Paradigma pemanfaatan hutan hanya sebagai penghasil kayu telah berubah guna memaksimalkan manfaat sumber daya hutan agar memiliki keunggulan komparatif dan kompetitif yang tinggi dengan menerapkan Multiusaha Kehutanan (MUK), terutama pola Agroforestry.
Penerapan pola Agroforestry yang memadukan penanaman tanaman kayu /hutan dengan jenis tanaman pertanian/perkebunan dalam satu unit lahan yang sama, merupakan alternatif terbaik dalam meningkatkan produktivitas hutan dan keuntungan bisnis.
Pengembangan Agroforestry yang telah dilakukan oleh Kementerian Kehutanan dan Perkebunan tahun 1999 pada kawasan hutan produksi adalah Hutan Tanaman Campuran (HTC) yang ditetapkan dengan KepMenhutbun No. 614/Kpts-II/1999 tentang Pedoman Pembangunan Hutan Tanaman Campuran.
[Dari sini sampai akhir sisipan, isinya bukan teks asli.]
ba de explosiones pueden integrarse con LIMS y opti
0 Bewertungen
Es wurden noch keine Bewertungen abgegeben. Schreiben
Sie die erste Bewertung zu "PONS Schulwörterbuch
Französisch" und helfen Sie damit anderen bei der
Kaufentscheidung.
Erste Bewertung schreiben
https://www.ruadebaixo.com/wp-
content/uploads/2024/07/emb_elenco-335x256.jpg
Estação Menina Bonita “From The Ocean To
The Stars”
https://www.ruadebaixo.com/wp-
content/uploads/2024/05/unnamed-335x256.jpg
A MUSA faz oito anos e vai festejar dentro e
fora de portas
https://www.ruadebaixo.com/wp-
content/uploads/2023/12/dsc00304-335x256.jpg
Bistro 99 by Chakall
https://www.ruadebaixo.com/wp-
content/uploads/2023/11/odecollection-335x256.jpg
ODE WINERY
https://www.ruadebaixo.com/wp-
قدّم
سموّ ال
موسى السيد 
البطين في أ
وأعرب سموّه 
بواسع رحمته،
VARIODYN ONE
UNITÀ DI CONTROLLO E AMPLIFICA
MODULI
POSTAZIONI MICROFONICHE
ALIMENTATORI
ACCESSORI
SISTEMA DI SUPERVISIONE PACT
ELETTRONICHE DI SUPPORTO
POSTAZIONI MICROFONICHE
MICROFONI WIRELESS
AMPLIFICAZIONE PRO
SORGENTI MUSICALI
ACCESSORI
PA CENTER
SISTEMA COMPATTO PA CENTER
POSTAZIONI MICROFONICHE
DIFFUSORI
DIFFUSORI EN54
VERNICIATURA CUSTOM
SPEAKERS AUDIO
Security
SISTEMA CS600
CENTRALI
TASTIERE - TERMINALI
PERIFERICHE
Pengembangan Agroforestry di kawasan hutan produksi sangat dimungkinkan untuk diterapkan di kawasan hutan produksi melalui Perijinan Berusaha Pemanfaatan Hutan (PBPH) pada areal yang dibebani ijin usaha pemanfaatan hutan alam/tanaman. Dalam hal ini dengan melakukan penyesuaian RKU dan RKT ijin usaha yang bersangkutan.
Manfaat Agroforestry yang penting adalah dapat meningkatkan produktivitas hutan, mencegah hama dan penyakit tanaman, mengurangi resiko kegagalan usaha tanaman hutan, mewujudkan peluang manfaat usaha yang lebih menguntungkan, serta memberikan hasil antara yang memadai dari tanaman semusim, setahun, dan tahunan (perkebunan dan hortikultura).